Upon learning that she accepted counterfeit currency, the woman did her own investigating and determined that the suspect, a 24-year-old Bloomington man, was trying to sell her laptop. She used another person’s profile to set up a purchase from the suspect and called the police from the parking lot prior to the suspect’s arrival, according to Bitney.

After reviewing the woman’s evidence, the officer began surveillance of the parking lot, waiting for the suspect to arrive. Upon identifying the vehicle, the officer made contact with the driver to question him about the woman’s report. As the officer approached the vehicle, he could see what appeared to be marijuana on the passenger’s seat of the vehicle. The officer had the suspect step out of his vehicle at that point, and noticed that there was a gun between the door and the driver’s seat, Bitney explained. The gun turned out to be a BB gun, he noted.

The suspect consented to a search and was in possession of 11 counterfeit $100 bills, resulting in his arrest, Bitney said.

A check of the suspect’s criminal history showed that he has a history involving counterfeit currency possession and theft by swindle, including an arrest for an incident three days prior, Bitney noted.

The suspect was booked on suspicion of theft by swindle and possession of counterfeit currency.

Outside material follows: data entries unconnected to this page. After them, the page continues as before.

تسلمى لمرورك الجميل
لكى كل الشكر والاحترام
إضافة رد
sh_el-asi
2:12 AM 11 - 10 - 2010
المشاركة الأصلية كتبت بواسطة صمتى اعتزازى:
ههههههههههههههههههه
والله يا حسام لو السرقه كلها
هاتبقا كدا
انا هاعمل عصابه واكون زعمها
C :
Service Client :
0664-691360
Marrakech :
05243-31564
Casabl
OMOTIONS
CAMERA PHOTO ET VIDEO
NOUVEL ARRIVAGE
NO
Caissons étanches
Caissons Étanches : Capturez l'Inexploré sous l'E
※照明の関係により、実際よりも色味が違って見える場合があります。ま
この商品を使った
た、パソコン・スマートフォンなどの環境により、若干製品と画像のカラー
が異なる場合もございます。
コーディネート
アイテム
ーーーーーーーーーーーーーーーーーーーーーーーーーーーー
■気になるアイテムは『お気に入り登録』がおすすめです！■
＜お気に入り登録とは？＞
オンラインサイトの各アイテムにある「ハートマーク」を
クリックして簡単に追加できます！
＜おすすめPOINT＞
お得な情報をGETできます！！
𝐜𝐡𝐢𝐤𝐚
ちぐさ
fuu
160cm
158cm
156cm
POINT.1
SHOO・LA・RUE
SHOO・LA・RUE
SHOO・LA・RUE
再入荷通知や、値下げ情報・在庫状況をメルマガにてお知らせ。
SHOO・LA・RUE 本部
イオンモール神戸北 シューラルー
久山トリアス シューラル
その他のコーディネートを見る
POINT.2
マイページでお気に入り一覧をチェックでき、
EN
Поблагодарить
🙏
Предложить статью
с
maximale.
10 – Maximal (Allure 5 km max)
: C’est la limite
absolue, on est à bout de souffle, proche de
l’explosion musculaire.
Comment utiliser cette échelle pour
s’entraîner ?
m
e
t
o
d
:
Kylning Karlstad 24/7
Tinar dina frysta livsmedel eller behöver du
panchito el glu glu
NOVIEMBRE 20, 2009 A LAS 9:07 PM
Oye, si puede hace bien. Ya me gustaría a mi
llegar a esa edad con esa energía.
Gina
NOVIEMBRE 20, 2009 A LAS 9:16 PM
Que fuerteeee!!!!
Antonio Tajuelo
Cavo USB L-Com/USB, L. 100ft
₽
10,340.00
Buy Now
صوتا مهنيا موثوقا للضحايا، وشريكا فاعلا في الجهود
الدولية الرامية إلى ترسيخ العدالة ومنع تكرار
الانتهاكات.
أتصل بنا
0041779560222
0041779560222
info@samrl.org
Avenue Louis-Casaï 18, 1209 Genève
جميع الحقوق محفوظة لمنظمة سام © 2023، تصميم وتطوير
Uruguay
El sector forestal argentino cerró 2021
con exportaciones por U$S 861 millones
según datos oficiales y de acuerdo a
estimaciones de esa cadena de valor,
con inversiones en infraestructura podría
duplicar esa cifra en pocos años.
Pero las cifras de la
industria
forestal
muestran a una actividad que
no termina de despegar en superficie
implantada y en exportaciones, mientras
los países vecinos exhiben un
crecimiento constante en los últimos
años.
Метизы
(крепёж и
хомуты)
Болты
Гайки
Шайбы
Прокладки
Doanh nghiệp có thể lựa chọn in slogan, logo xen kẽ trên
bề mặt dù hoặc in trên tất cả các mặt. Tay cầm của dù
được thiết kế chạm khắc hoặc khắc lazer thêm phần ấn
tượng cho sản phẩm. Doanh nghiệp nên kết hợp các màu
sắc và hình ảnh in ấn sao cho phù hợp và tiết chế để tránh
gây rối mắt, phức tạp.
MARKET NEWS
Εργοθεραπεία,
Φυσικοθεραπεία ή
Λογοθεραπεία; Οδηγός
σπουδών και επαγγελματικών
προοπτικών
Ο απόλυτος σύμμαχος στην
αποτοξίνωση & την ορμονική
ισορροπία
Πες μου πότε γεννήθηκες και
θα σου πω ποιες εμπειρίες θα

Victims of online fraud are encouraged to document the details of the transaction and to call the police upon doing so rather than setting up their own sting and calling the police for assistance prior to the suspect’s arrival. The Minneapolis woman had no way of knowing that the suspect was carrying a gun and was potentially setting herself up to be a victim again if an officer was not immediately available to respond to her call, Bitney explained.